Every day before going to bed or getting up in the morning, you might as well meditate cross-legged on the bed 10 minutes, which can slow down the blood circulation in the lower body, thus increasing the blood circulation in the upper body, especially in the chest and brain.

People who start cross-legged can put a cushion about 10 cm high under the coccyx. After putting the pelvis high, the pressure on the hip and thigh muscles can be slightly reduced. Also note that if you feel your feet are swollen and numb, you'd better stand up and exercise.

Second, shortcomings.

When sitting on your knees, it's like erecting an invisible gate between your upper and lower body, and only a small amount of qi and blood can go down. People with leg and foot diseases or weak blood circulation tend to feel sore.

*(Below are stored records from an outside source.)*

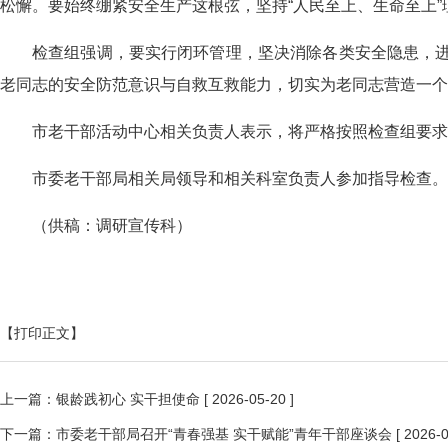
松懈。要始终绷紧安全生产这根弦，坚持“人民至上、生命至上”
检查组强调，要
实行闭环管理，
坚决消除各类安全隐患
，
老同志
的安全防范意识与自救互救能力，切实为老同志营造一个
市老干部活动中心相关负责人表示，将严格按照检查组要求
市委老干部局相关局领导和相关科室负责人参加指导检查。
（
供稿：调研宣传科
）
【打印正文】
上一篇：
银龄践初心 实干担使命
[ 2026-05-20 ]
下一篇：
市委老干部局召开“青春强基 实干赋能”青年干部座谈会
[ 2026-0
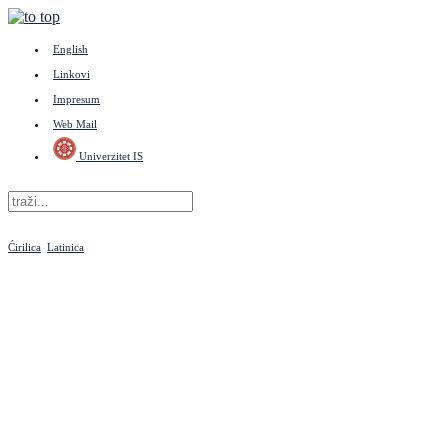
English
Linkovi
Impresum
Web Mail
Univerzitet IS
Ćirilica
Latinica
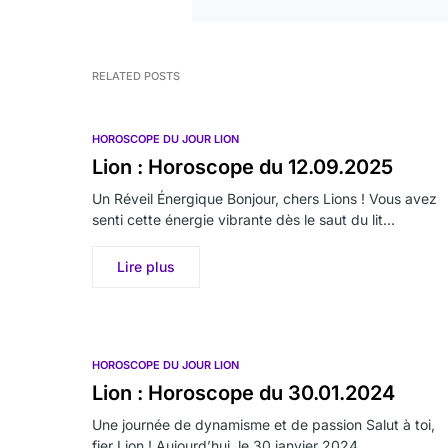
RELATED POSTS
HOROSCOPE DU JOUR LION
Lion : Horoscope du 12.09.2025
Un Réveil Énergique Bonjour, chers Lions ! Vous avez
senti cette énergie vibrante dès le saut du lit…
Lire plus
HOROSCOPE DU JOUR LION
Lion : Horoscope du 30.01.2024
Une journée de dynamisme et de passion Salut à toi,
fier Lion ! Aujourd’hui, le 30 janvier 2024,…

If you blindly pursue the time and posture of sitting, regardless of your tolerance and individual differences, it will hurt bones and muscles, cause insufficient oxygen supply to lower limbs, and even damage body tissues.

Don't practice hard at this time, relax your legs in time, supplemented by massage or walking. The qi and blood in the lower limbs will rush out like water that opens the floodgates, and it feels as if there is heat flow through the legs and feet. This process can promote blood circulation and is good for health.